§ WHAT IS NEEDED: Scan the data below and pick out the lines containing the word "doit".

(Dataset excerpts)
________

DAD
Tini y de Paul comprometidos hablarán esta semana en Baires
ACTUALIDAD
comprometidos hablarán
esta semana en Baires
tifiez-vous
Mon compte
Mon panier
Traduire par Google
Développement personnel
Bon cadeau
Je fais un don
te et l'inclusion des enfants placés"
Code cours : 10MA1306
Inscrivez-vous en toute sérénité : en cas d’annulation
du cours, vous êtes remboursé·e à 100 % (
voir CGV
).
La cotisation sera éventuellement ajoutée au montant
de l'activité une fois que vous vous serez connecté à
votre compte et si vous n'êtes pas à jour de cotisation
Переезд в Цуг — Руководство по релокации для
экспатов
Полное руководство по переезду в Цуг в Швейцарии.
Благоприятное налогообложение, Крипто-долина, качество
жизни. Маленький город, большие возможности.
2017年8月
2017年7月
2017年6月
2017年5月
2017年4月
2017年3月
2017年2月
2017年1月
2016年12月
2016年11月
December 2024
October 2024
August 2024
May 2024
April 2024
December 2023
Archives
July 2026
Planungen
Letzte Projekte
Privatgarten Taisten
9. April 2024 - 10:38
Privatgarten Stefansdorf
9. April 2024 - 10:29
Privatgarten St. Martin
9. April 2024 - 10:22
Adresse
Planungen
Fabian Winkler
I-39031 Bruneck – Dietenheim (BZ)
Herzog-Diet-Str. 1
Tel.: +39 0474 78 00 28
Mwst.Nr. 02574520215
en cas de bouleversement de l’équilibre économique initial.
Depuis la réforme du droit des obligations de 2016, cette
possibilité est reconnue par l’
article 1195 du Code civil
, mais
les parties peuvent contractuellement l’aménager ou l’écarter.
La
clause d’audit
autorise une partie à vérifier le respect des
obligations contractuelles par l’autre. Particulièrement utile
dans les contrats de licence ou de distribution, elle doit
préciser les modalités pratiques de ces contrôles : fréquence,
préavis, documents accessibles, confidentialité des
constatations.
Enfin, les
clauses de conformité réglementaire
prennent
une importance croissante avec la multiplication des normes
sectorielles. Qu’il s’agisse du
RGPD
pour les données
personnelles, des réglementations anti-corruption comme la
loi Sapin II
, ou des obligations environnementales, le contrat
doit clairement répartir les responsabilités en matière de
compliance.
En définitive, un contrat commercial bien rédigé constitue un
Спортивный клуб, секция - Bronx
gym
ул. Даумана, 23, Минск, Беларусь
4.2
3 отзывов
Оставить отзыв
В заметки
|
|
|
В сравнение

________

§ TASK OUTPUT:
dans les contrats de licence ou de distribution, elle doit
doit clairement répartir les responsabilités en matière de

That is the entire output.